Task objective ->
Search the material below for the string "libanaises" and copy each line where it appears.
++++++++
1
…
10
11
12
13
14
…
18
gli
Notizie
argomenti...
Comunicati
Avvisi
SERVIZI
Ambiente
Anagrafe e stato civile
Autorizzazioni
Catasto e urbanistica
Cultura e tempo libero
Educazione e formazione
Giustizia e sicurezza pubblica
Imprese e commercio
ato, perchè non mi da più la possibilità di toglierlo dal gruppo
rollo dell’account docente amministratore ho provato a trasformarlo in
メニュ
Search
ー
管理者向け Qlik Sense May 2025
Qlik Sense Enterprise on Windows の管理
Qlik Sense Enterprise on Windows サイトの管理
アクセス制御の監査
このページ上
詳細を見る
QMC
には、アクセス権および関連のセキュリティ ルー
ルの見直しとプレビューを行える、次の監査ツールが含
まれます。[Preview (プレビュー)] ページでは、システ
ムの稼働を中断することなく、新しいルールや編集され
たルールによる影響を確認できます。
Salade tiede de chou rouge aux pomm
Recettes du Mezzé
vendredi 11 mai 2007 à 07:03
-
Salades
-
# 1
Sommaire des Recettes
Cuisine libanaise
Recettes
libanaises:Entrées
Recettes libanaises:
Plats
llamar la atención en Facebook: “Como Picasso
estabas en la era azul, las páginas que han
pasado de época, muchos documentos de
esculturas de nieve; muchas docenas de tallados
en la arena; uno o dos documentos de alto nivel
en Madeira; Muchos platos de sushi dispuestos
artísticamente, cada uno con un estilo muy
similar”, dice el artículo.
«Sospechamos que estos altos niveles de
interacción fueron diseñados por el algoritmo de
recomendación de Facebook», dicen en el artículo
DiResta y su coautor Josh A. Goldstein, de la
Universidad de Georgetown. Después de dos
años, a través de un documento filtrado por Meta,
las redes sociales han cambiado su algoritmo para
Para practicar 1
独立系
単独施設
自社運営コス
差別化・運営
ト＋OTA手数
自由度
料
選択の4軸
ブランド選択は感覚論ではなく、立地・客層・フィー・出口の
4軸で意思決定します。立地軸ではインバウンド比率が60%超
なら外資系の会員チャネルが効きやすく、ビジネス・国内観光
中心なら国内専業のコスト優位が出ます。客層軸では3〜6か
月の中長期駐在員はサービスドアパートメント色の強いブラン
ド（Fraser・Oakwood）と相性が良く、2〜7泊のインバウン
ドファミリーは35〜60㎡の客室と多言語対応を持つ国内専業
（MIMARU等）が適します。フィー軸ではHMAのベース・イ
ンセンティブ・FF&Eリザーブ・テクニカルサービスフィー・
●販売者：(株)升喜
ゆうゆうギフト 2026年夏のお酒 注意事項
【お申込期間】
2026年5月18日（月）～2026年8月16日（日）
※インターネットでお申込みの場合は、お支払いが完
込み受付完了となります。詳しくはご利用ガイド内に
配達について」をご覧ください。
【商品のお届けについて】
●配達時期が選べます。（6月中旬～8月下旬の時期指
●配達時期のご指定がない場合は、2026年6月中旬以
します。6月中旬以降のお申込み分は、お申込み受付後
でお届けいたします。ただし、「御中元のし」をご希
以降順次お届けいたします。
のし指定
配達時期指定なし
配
++++++++
Exercise output ->
libanaises:Entrées
Recettes libanaises:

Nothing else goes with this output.